Who Pays Perquisite Taxes?

The Finance Act, 2005 states – Perquisites will be taxed by the government when such benefits have been provided or are considered to have been provided to employees by employers.

Ideally, perquisites are taxed at the rate of 30% of the entire value of the availed fringe benefits. Notably, the perquisite tax is paid by the employers who provide these above-mentioned benefits to their employees. They can be either a firm, a company, a body of individuals or an association of individuals.
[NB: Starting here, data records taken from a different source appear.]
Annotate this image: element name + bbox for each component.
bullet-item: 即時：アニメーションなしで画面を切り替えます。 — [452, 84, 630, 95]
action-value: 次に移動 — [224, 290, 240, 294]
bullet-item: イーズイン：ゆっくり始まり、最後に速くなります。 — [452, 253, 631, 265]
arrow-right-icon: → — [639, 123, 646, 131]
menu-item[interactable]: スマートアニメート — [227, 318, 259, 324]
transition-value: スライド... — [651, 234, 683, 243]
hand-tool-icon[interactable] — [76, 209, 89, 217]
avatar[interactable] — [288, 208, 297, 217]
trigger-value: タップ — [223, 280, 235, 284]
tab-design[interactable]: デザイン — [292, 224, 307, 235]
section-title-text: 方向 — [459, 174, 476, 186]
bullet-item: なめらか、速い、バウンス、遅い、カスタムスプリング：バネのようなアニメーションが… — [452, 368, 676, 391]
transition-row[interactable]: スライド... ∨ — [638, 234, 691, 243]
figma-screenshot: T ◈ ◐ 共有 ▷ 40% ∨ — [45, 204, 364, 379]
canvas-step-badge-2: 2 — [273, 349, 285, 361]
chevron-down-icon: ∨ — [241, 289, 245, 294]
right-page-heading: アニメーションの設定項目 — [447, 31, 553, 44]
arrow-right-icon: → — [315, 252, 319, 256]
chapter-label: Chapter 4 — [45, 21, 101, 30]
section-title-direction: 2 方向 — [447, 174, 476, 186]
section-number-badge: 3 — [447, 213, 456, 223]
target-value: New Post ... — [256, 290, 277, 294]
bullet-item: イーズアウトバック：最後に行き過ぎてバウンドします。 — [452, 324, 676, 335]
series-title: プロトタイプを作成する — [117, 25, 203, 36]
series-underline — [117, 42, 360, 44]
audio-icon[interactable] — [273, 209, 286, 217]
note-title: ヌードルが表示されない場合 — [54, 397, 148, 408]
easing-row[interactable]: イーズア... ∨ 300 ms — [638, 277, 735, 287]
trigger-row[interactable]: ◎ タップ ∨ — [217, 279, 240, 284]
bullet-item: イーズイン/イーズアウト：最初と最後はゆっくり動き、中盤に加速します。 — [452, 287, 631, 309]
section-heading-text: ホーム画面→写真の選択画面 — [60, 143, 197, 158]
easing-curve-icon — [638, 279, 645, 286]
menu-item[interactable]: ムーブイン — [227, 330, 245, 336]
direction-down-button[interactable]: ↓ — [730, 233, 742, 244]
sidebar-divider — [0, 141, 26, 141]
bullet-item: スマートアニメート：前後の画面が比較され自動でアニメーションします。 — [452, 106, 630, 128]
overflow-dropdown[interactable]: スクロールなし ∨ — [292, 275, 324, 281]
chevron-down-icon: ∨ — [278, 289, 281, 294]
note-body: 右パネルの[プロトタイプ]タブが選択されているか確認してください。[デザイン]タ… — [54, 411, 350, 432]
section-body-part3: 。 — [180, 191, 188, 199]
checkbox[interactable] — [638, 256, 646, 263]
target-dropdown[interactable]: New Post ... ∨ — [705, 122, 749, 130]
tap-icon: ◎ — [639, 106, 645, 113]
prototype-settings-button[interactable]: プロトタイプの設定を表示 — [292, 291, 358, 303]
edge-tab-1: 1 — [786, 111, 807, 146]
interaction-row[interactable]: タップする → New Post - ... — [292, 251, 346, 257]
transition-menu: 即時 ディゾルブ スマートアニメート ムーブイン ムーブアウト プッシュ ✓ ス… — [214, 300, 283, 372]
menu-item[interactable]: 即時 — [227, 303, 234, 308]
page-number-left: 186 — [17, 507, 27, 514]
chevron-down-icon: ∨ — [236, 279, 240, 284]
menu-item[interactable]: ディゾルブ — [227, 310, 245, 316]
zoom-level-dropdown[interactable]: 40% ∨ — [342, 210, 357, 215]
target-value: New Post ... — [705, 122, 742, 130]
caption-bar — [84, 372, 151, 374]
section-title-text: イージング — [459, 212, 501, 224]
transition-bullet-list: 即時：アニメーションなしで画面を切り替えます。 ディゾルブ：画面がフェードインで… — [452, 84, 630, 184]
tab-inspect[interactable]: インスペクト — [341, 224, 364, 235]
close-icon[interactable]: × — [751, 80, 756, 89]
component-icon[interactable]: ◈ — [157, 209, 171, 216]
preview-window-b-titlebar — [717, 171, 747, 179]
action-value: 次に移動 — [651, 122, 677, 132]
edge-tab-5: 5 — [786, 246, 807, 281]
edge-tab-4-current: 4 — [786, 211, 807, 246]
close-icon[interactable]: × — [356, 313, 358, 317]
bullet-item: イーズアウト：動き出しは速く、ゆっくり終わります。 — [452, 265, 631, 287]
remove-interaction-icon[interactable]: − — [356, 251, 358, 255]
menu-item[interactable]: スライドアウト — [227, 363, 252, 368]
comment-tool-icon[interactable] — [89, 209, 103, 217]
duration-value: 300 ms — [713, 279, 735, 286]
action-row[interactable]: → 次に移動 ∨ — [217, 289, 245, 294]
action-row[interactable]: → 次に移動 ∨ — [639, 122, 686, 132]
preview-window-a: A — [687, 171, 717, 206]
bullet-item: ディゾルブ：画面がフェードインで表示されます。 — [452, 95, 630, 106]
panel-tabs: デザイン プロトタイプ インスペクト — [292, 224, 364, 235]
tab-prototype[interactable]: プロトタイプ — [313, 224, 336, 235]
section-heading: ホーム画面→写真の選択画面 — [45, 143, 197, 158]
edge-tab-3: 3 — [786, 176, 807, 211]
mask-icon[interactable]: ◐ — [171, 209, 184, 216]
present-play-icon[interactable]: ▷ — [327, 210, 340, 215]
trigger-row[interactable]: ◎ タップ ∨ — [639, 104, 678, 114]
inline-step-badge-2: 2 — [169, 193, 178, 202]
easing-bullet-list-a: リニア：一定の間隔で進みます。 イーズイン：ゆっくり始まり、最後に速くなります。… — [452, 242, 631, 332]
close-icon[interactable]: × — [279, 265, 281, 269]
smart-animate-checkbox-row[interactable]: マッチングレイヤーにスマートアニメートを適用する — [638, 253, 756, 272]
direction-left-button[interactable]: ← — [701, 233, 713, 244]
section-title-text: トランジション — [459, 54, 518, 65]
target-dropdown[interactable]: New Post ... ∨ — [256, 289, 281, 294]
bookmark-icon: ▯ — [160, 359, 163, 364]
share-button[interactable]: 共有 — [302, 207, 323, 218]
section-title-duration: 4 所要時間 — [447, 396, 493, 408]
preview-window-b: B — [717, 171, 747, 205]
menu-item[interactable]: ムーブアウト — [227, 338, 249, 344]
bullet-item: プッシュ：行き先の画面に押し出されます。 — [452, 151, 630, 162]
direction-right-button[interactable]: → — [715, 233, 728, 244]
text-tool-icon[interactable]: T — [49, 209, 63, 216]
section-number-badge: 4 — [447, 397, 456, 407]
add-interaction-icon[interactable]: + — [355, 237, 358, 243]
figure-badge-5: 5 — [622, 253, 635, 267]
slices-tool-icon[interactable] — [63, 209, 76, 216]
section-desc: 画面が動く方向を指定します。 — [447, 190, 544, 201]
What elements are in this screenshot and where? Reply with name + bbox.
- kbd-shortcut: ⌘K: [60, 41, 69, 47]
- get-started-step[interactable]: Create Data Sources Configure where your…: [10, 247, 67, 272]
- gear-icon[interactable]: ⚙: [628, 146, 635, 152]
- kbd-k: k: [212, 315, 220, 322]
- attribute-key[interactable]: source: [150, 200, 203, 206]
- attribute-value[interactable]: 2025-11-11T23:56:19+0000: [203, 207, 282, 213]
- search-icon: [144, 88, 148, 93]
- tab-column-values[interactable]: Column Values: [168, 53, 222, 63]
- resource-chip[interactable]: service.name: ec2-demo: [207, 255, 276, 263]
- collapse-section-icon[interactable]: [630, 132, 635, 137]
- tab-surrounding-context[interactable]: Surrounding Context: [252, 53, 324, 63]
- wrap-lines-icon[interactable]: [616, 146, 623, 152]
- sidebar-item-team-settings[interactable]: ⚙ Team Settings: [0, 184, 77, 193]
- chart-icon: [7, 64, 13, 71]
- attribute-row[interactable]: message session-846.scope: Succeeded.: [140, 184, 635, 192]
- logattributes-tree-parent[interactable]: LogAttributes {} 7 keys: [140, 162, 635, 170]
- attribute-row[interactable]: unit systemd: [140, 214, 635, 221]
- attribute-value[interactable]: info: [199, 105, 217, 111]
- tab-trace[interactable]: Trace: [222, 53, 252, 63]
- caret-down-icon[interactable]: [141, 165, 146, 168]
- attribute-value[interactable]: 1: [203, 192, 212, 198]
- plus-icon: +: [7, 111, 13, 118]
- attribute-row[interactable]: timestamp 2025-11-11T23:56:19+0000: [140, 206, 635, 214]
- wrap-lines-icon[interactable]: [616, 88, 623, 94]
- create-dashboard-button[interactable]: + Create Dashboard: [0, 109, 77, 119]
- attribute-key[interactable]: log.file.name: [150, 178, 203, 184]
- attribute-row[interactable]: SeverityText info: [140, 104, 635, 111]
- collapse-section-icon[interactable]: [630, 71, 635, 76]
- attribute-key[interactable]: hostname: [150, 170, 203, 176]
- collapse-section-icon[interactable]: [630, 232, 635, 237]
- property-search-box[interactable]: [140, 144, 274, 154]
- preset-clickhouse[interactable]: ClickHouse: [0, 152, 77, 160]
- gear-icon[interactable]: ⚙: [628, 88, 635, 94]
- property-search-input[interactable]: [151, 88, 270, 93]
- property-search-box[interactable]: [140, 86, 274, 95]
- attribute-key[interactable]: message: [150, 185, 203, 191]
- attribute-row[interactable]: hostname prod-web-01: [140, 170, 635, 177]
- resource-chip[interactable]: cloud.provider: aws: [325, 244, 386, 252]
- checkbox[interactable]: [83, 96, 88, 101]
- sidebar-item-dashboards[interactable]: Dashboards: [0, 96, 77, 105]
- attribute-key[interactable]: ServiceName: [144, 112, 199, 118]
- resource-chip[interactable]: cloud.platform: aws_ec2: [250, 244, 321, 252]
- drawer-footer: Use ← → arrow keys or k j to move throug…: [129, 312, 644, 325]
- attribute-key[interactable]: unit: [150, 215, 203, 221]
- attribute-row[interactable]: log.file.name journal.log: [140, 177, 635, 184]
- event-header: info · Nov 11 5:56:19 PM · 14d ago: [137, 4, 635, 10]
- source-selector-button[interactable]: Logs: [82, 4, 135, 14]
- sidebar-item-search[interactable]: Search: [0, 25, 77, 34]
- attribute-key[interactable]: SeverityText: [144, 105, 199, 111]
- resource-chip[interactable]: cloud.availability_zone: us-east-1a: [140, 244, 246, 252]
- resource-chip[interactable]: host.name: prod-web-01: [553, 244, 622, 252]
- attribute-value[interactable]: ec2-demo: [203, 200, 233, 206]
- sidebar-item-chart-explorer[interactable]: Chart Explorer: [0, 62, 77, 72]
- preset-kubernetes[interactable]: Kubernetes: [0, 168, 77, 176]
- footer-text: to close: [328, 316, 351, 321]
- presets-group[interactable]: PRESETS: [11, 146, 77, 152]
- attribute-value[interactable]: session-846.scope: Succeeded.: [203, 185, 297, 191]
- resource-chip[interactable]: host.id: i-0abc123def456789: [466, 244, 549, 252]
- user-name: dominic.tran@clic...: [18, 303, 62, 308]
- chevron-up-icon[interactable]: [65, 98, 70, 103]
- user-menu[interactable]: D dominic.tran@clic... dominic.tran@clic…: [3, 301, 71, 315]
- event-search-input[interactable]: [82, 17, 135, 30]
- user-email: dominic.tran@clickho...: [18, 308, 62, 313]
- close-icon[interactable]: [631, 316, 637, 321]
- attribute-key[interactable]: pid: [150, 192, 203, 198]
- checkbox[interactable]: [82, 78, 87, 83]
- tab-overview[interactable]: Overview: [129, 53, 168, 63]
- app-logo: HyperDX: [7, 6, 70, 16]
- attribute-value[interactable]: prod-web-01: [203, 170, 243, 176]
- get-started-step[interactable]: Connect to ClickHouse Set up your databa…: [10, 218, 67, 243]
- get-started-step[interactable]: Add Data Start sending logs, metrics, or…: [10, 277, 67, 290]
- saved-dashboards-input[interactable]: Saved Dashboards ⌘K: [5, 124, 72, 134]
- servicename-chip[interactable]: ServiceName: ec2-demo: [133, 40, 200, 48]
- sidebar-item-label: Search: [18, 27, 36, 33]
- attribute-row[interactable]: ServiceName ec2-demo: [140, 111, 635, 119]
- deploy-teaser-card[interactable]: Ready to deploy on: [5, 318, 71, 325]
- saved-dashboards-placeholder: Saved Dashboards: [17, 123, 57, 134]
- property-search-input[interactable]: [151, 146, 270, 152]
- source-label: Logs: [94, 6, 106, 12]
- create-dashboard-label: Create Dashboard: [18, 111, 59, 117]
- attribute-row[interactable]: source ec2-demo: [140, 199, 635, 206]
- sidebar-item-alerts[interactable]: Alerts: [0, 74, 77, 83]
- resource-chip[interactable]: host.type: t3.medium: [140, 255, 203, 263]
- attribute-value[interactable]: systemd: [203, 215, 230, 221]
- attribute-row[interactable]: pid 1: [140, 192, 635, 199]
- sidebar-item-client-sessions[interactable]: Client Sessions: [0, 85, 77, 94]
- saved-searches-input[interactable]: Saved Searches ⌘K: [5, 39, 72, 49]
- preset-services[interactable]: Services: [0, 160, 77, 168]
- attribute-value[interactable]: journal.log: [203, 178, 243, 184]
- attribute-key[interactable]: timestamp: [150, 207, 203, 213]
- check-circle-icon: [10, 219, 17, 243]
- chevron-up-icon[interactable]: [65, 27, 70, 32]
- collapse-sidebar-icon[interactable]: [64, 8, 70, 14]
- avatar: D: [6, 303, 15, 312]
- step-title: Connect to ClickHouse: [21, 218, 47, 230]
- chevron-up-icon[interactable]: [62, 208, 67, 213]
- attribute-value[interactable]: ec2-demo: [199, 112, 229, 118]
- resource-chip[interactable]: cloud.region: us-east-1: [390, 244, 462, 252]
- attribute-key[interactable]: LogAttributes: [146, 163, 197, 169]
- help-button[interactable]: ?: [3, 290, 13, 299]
Difference Between Allowance And Perquisites?

Parameters

Perquisites

Allowances

Definition

Employer-provided benefits on account of the professional services provided by them.

Employer-provided fixed amount to meet specific expenses of the employee.

Tax liability

It can be taxable or non-taxable depending on its type and may not increase your tax liability.

When paid along with salary, allowances are taxed. Thus, it increases your tax liability.

Mode of payment

Employers pay perquisites in consideration mainly. However, they pay reimbursements in cash.

Employers generally pay allowances in cash.

Influence on in-hand salary

In-hand salary is not affected in any way by perquisites.

When allowances are added to your salary, it increases your take-home pay.

Examples

Rent-free accommodation, transportation facilities provided by the company, etc.

Medical allowances, house rent allowance, etc.